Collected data

--------------------------------------------------

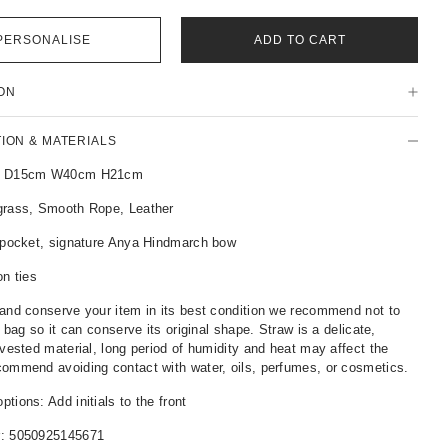
PERSONALISE
ADD TO CART
ON
TION & MATERIALS
: D15cm W40cm H21cm
grass, Smooth Rope, Leather
p pocket, signature Anya Hindmarch bow
on ties
and conserve your item in its best condition we recommend not to
r bag so it can conserve its original shape. Straw is a delicate,
rvested material, long period of humidity and heat may affect the
ommend avoiding contact with water, oils, perfumes, or cosmetics.
tions: Add initials to the front
r:
5050925145671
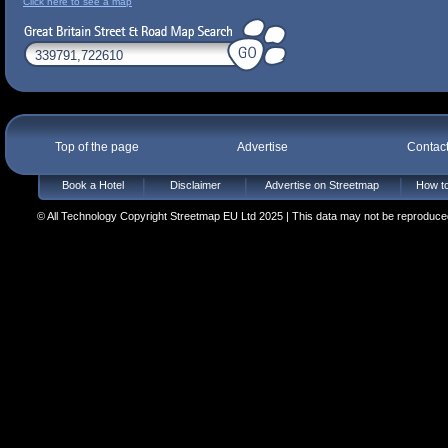
Click here to see a map
Top of the page
Advertise
Contac
Book a Hotel
Disclaimer
Advertise on Streetmap
How to
© All Technology Copyright Streetmap EU Ltd 2025 | This data may not be reproduced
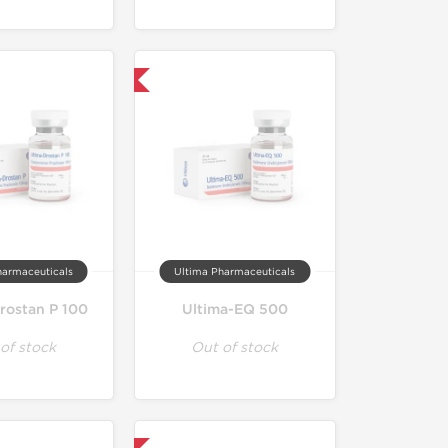
Only US Domestic
harmaceuticals
Ultima Pharmaceuticals
rostan P 100
Ultima-EQ 500
of stock
Out of stock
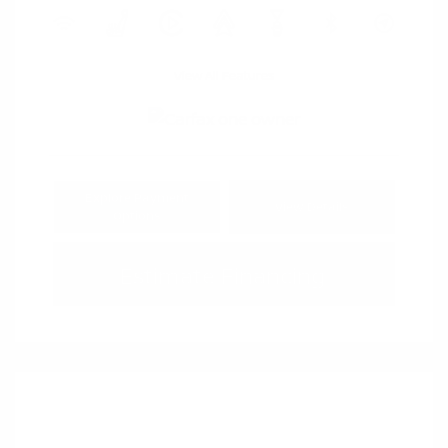
View All Features
Explore Payment
View Details
Options
Estimate Financing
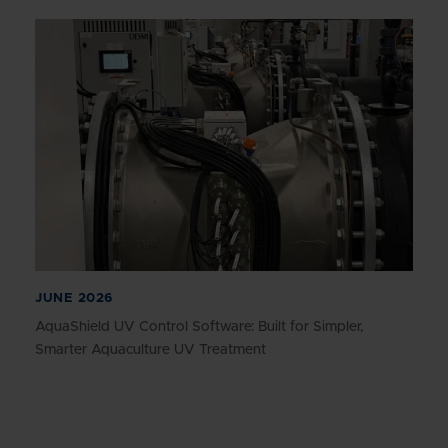
JUNE 2026
AquaShield UV Control Software: Built for Simpler,
Smarter Aquaculture UV Treatment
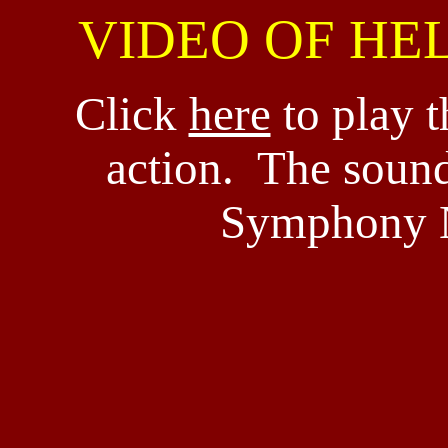
VIDEO OF HE
Click
here
to play t
action. The sound
Symphony N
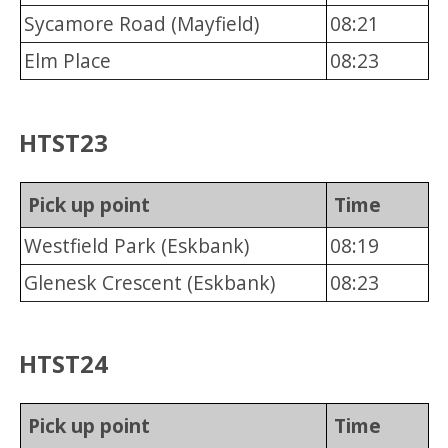
Sycamore Road (Mayfield)
08:21
Elm Place
08:23
HTST23
Pick up point
Time
Westfield Park (Eskbank)
08:19
Glenesk Crescent (Eskbank)
08:23
HTST24
Pick up point
Time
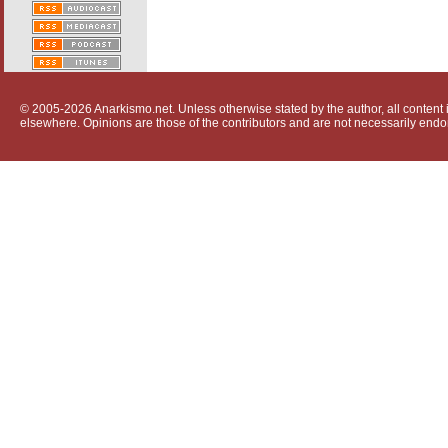
© 2005-2026 Anarkismo.net. Unless otherwise stated by the author, all content i
elsewhere. Opinions are those of the contributors and are not necessarily endo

--------------------------------------------------

● What you are asked to do:
Please go through the data and copy each line containing the word "Eskbank".

● Response box:
Westfield Park (Eskbank)
Glenesk Crescent (Eskbank)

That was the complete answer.